Thunk is the past tense of think

Redux thunk helps introduce asynchronous behaviour to your redux actions, such as API calls.

Step 1. Install redux-thunk

npm install redux-thunk

Step 2. Apply redux-thunk to Redux Middleware

/src/configure-store.js
import { createStore, applyMiddleware } from 'redux';
import thunk from 'redux-thunk';
...
export const store = createStore(countReducer, applyMiddleware(thunk));

Step 3. Dispatch Function Instead of Object

Without redux-thunk, we are only allow to dispatch objects with a type property. With this middleware, we can return functions. Within the functions, we can do async calls (i.e. API calls) before or after we dispatch actions.

src/counter/container.js
const mapDispatchToProps = dispatch => {
  return {
    handleIncrementClick: () => dispatch(      
      innerDispatch => innerDispatch({ type: 'INCREMENT' })      
    ),
    handleDecrementClick: () => dispatch({ type: 'DECREMENT' })
  }
};

Notice how I changed handleIncrementClick that was previously returning just the plain object.

src/counter/container.js (before)
  ...
    handleIncrementClick: () => dispatch({ type: 'INCREMENT' })
  ...

Compare it to handleDecrementClick and see the difference.

Remarks

  • The code in the container looks ugly. You should refactor all the actions into a separate file specific to this container (actions.js). The functions can live anywhere.

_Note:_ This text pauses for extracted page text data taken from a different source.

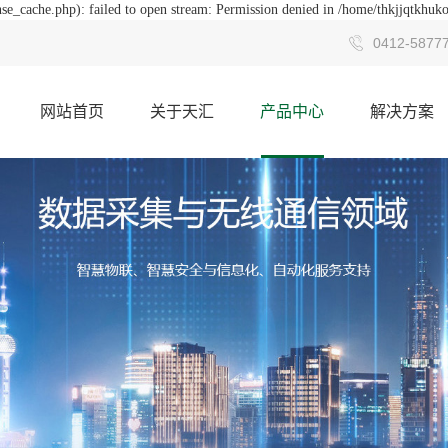
se_cache.php): failed to open stream: Permission denied in /home/thkjjqtkhuk
0412-5877
网站首页
关于天汇
产品中心
解决方案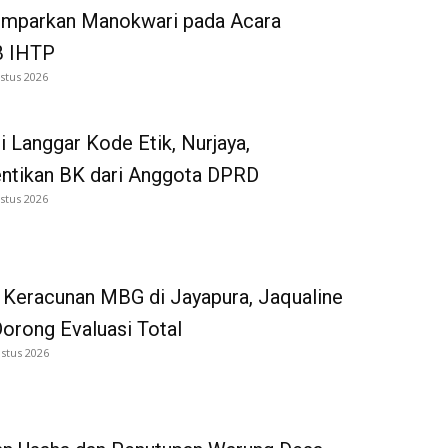
emparkan Manokwari pada Acara
 IHTP
stus 2026
i Langgar Kode Etik, Nurjaya,
entikan BK dari Anggota DPRD
stus 2026
 Keracunan MBG di Jayapura, Jaqualine
Dorong Evaluasi Total
stus 2026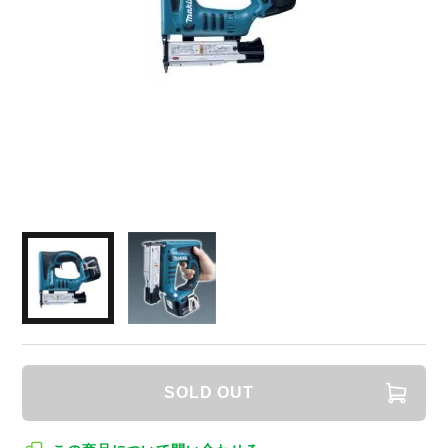
SOLD OUT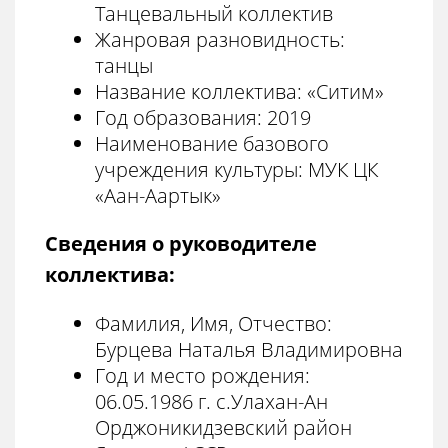
Танцевальный коллектив
Жанровая разновидность:
танцы
Название коллектива: «Ситим»
Год образования: 2019
Наименование базового
учреждения культуры: МУК ЦК
«Аан-Аартык»
Сведения о руководителе
коллектива:
Фамилия, Имя, Отчество:
Бурцева Наталья Владимировна
Год и место рождения:
06.05.1986 г. с.Улахан-Ан
Орджоникидзевский район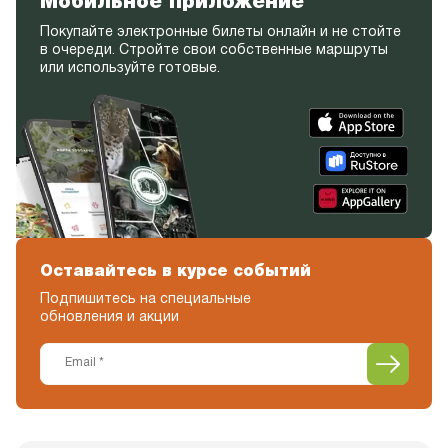
Мобильное приложение
Покупайте электронные билеты онлайн и не стойте
в очереди. Стройте свои собственные маршруты
или используйте готовые.
Оставайтесь в курсе событий
Подпишитесь на специальные
обновления и акции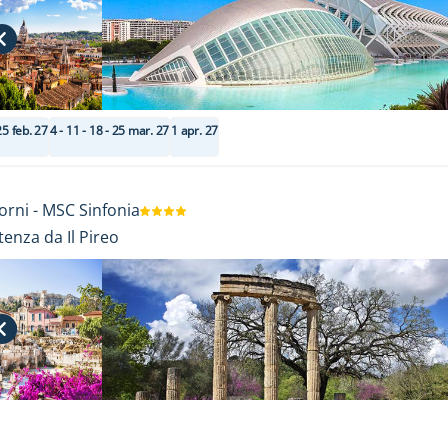
25 feb. 27
4 - 11 - 18 - 25 mar. 27
1 apr. 27
orni
-
MSC Sinfonia
tenza da Il Pireo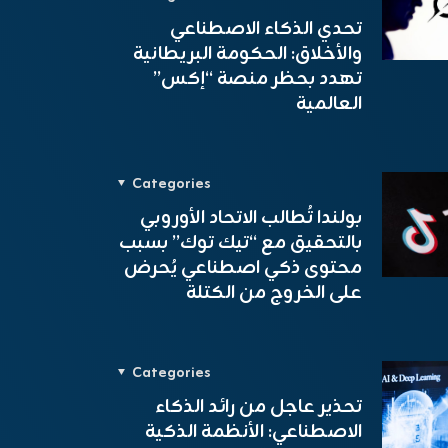
تحدي الذكاء الاصطناعي
والأخلاق: الحكومة البريطانية
تهدد بحظر منصة “إكس”
العالمية
Categories
بولندا تُطالب الاتحاد الأوروبي
بالتحقيق مع “تيك توك” بسبب
محتوى ذكي اصطناعي يُحرض
على الخروج من الكتلة
Categories
تحذير عاجل من رائد الذكاء
الاصطناعي: الأنظمة الذكية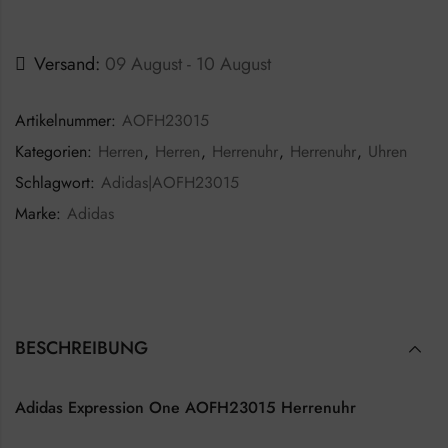
Versand:
09 August - 10 August
Artikelnummer:
AOFH23015
Kategorien:
Herren
,
Herren
,
Herrenuhr
,
Herrenuhr
,
Uhren
Schlagwort:
Adidas|AOFH23015
Marke:
Adidas
BESCHREIBUNG
Adidas Expression One AOFH23015 Herrenuhr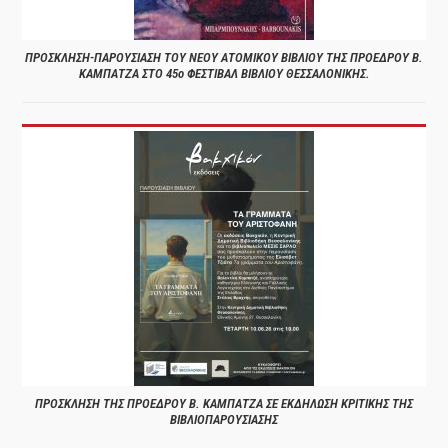
ΠΡΟΣΚΛΗΣΗ-ΠΑΡΟΥΣΙΑΣΗ ΤΟΥ ΝΕΟΥ ΑΤΟΜΙΚΟΥ ΒΙΒΛΙΟΥ ΤΗΣ ΠΡΟΕΔΡΟΥ Β.
ΚΑΜΠΑΤΖΑ ΣΤΟ 45ο ΦΕΣΤΙΒΑΛ ΒΙΒΛΙΟΥ ΘΕΣΣΑΛΟΝΙΚΗΣ.
ΠΡΟΣΚΛΗΣΗ ΤΗΣ ΠΡΟΕΔΡΟΥ Β. ΚΑΜΠΑΤΖΑ ΣΕ ΕΚΔΗΛΩΣΗ ΚΡΙΤΙΚΗΣ ΤΗΣ
ΒΙΒΛΙΟΠΑΡΟΥΣΙΑΣΗΣ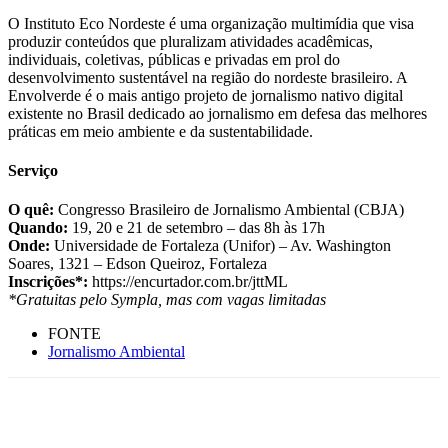
O Instituto Eco Nordeste é uma organização multimídia que visa
produzir conteúdos que pluralizam atividades acadêmicas,
individuais, coletivas, públicas e privadas em prol do
desenvolvimento sustentável na região do nordeste brasileiro. A
Envolverde é o mais antigo projeto de jornalismo nativo digital
existente no Brasil dedicado ao jornalismo em defesa das melhores
práticas em meio ambiente e da sustentabilidade.
Serviço
O quê:
Congresso Brasileiro de Jornalismo Ambiental (CBJA)
Quando:
19, 20 e 21 de setembro – das 8h às 17h
Onde:
Universidade de Fortaleza (Unifor) – Av. Washington
Soares, 1321 – Edson Queiroz, Fortaleza
Inscrições*:
https://encurtador.com.br/jttML
*Gratuitas pelo Sympla, mas com vagas limitadas
FONTE
Jornalismo Ambiental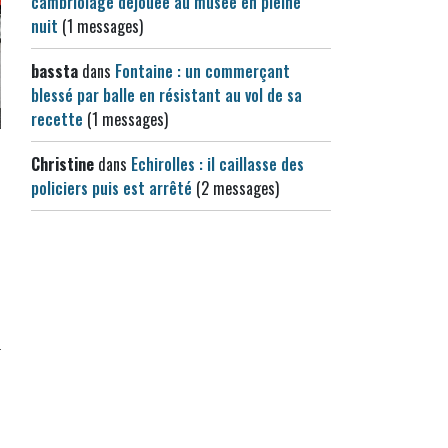
cambriolage déjouée au musée en pleine
nuit
(1 messages)
bassta
dans
Fontaine : un commerçant
blessé par balle en résistant au vol de sa
recette
(1 messages)
Christine
dans
Echirolles : il caillasse des
policiers puis est arrêté
(2 messages)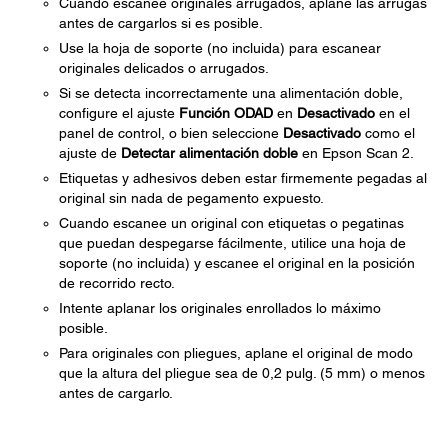
Cuando escanee originales arrugados, aplane las arrugas
antes de cargarlos si es posible.
Use la hoja de soporte (no incluida) para escanear
originales delicados o arrugados.
Si se detecta incorrectamente una alimentación doble,
configure el ajuste
Función ODAD
en
Desactivado
en el
panel de control, o bien seleccione
Desactivado
como el
ajuste de
Detectar alimentación doble
en Epson Scan 2.
Etiquetas y adhesivos deben estar firmemente pegadas al
original sin nada de pegamento expuesto.
Cuando escanee un original con etiquetas o pegatinas
que puedan despegarse fácilmente, utilice una hoja de
soporte (no incluida) y escanee el original en la posición
de recorrido recto.
Intente aplanar los originales enrollados lo máximo
posible.
Para originales con pliegues, aplane el original de modo
que la altura del pliegue sea de 0,2 pulg. (5 mm) o menos
antes de cargarlo.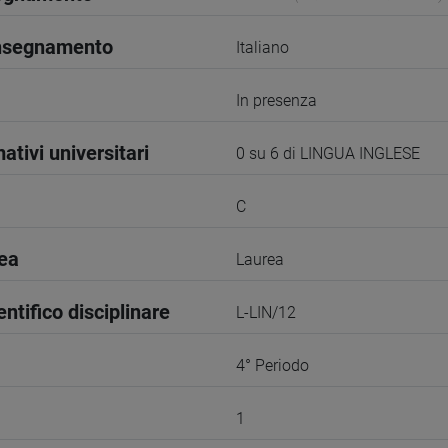
insegnamento
Italiano
In presenza
ativi universitari
0 su 6 di LINGUA INGLESE
C
rea
Laurea
entifico disciplinare
L-LIN/12
4° Periodo
1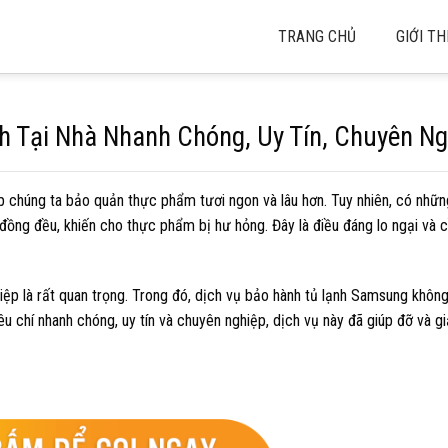
TRANG CHỦ
GIỚI TH
 Tại Nhà Nhanh Chóng, Uy Tín, Chuyên Ng
iúp chúng ta bảo quản thực phẩm tươi ngon và lâu hơn. Tuy nhiên, có những
đồng đều, khiến cho thực phẩm bị hư hỏng. Đây là điều đáng lo ngại và
iệp là rất quan trọng. Trong đó, dịch vụ bảo hành tủ lạnh Samsung không
êu chí nhanh chóng, uy tín và chuyên nghiệp, dịch vụ này đã giúp đỡ và gi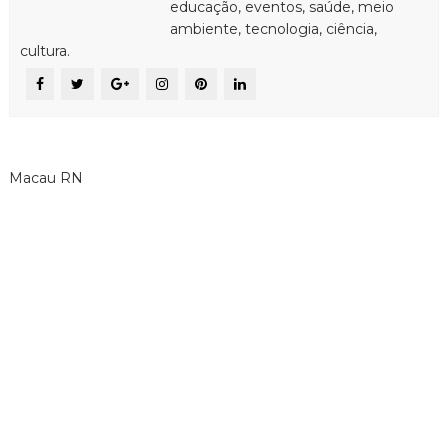
educação, eventos, saúde, meio
ambiente, tecnologia, ciência,
cultura.
Macau RN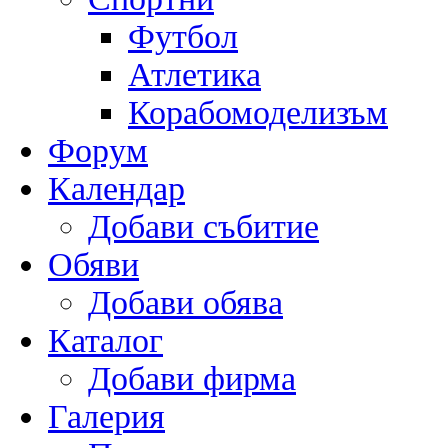
Футбол
Атлетика
Корабомоделизъм
Форум
Календар
Добави събитие
Обяви
Добави обява
Каталог
Добави фирма
Галерия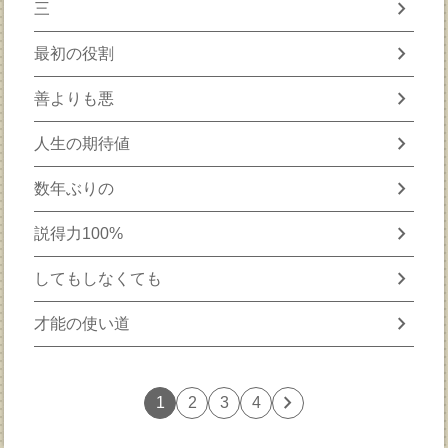
chevron_right
三
chevron_right
最初の役割
chevron_right
善よりも悪
chevron_right
人生の期待値
chevron_right
数年ぶりの
chevron_right
説得力100%
chevron_right
してもしなくても
chevron_right
才能の使い道
chevron_right
1
2
3
4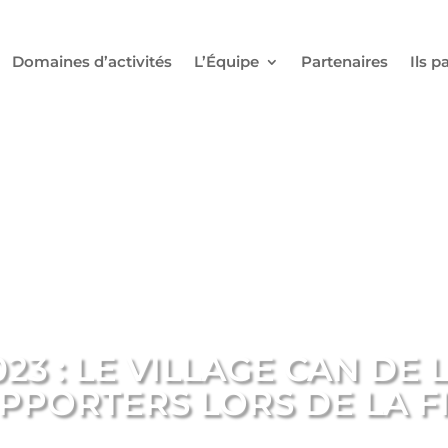
Domaines d’activités
L’Équipe
Partenaires
Ils p
23 : LE VILLAGE CAN DE 
UPPORTERS LORS DE LA F
12.02.2024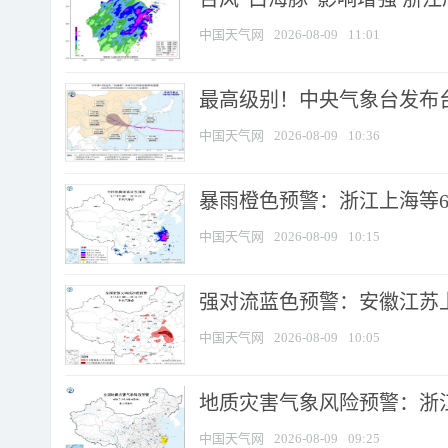
中国天气网
2026-08-09
11:01
最高级别！中央气象台发布台风
中国天气网
2026-08-09
10:36
暴雨橙色预警：浙江上海等6省
中国天气网
2026-08-09
10:15
强对流蓝色预警：安徽江苏上海
中国天气网
2026-08-09
10:05
地质灾害气象风险预警：浙江
中国天气网
2026-08-09
09:25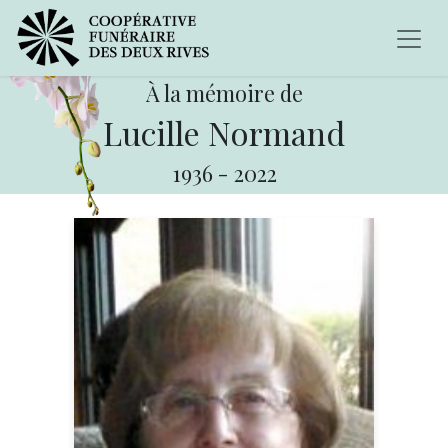
À la mémoire de
Lucille Normand
1936
-
2022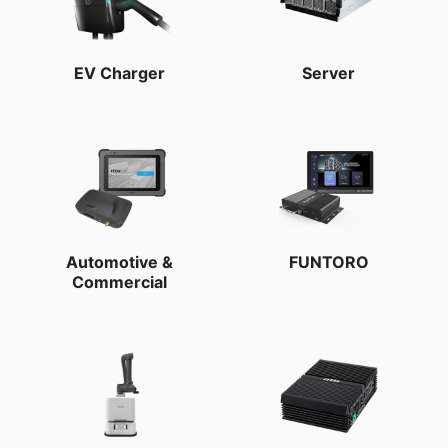
EV Charger
Server
Automotive &
FUNTORO
Commercial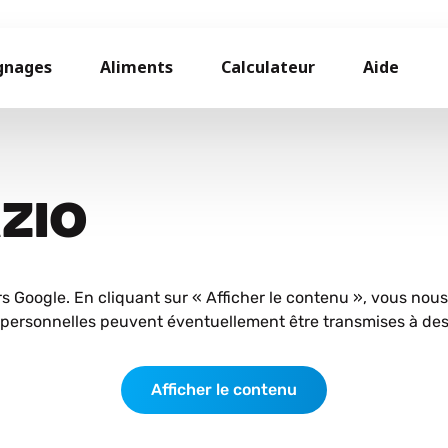
gnages
Aliments
Calculateur
Aide
AZIO
rs Google. En cliquant sur « Afficher le contenu », vous nou
personnelles peuvent éventuellement être transmises à des 
Afficher le contenu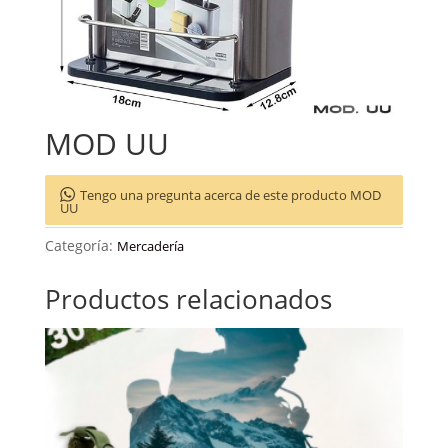
MOD UU
Tengo una pregunta acerca de este producto MOD
UU
Categoría:
Mercadería
Productos relacionados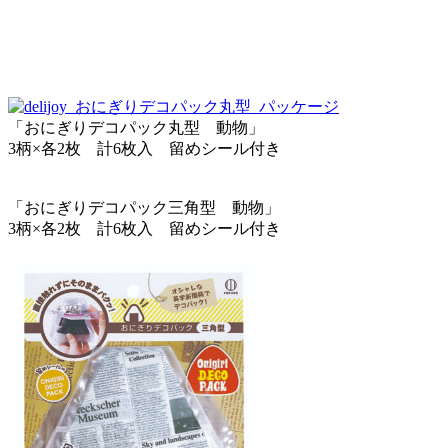
「おにぎりデコパック丸型 動物」
3柄×各2枚 計6枚入 留めシール付き
「おにぎりデコパック三角型 動物」
3柄×各2枚 計6枚入 留めシール付き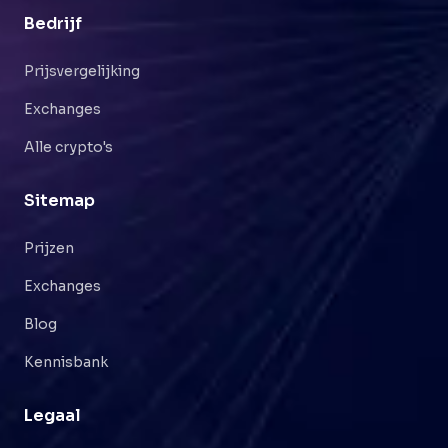
Bedrijf
Prijsvergelijking
Exchanges
Alle crypto's
Sitemap
Prijzen
Exchanges
Blog
Kennisbank
Legaal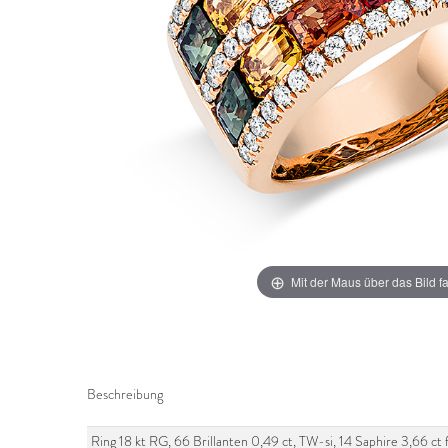
Mit der Maus über das Bild f
Beschreibung
Ring 18 kt RG, 66 Brillanten 0,49 ct, TW-si, 14 Saphire 3,66 c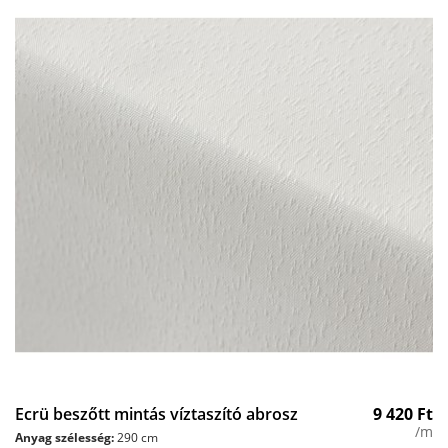
Ecrü beszőtt mintás víztaszító abrosz
9 420
Ft
/m
Anyag szélesség:
290 cm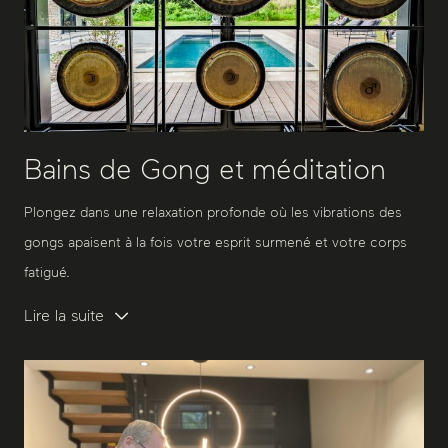
Bains de Gong et méditation
Plongez dans une relaxation profonde où les vibrations des
gongs apaisent à la fois votre esprit surmené et votre corps
fatigué.
Lire la suite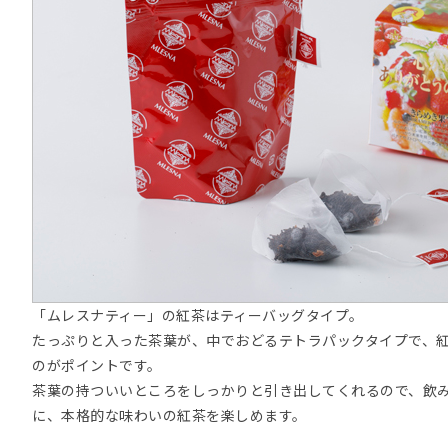
「ムレスナティー」の紅茶はティーバッグタイプ。
たっぷりと入った茶葉が、中でおどるテトラパックタイプで、
のがポイントです。
茶葉の持ついいところをしっかりと引き出してくれるので、飲
に、本格的な味わいの紅茶を楽しめます。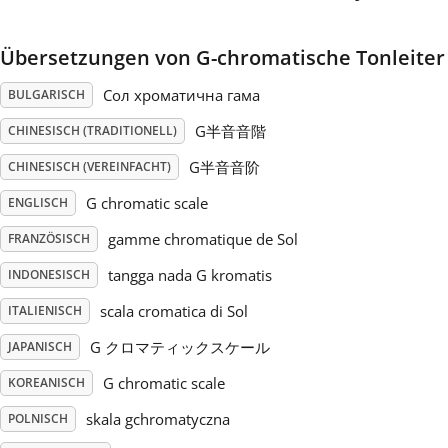
Русский
Übersetzungen von G-chromatische Tonleiter
Сол хроматична гама
BULGARISCH
Svenska
G半音音階
CHINESISCH (TRADITIONELL)
G半音音阶
CHINESISCH (VEREINFACHT)
Tiếng Việt
G chromatic scale
ENGLISCH
Türkçe
gamme chromatique de Sol
FRANZÖSISCH
tangga nada G kromatis
INDONESISCH
Українська
scala cromatica di Sol
ITALIENISCH
G クロマティックスケール
JAPANISCH
简体中文
G chromatic scale
KOREANISCH
skala gchromatyczna
POLNISCH
繁體中文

    src/counter/actions.js
    export const incrementAsync = innerDispatch => innerDispatch({ type: 'INCREMENT' });
    
    src/counter/container.js
    import { incrementAsync } from './actions';
    ...
        handleIncrementClick: () => dispatch(incrementAsync),
    ...
    
  • No async call was made here to stay honest to the title, but you can easily add async code before or after dispatching actions. You can orchestrate the UI to show loading and complete states. Each dispatch would update the UI to reflect the state of the async action.

  • I made this article extremely simple to show the core effect introduced by thunk. For a more detailed example, see the documentation.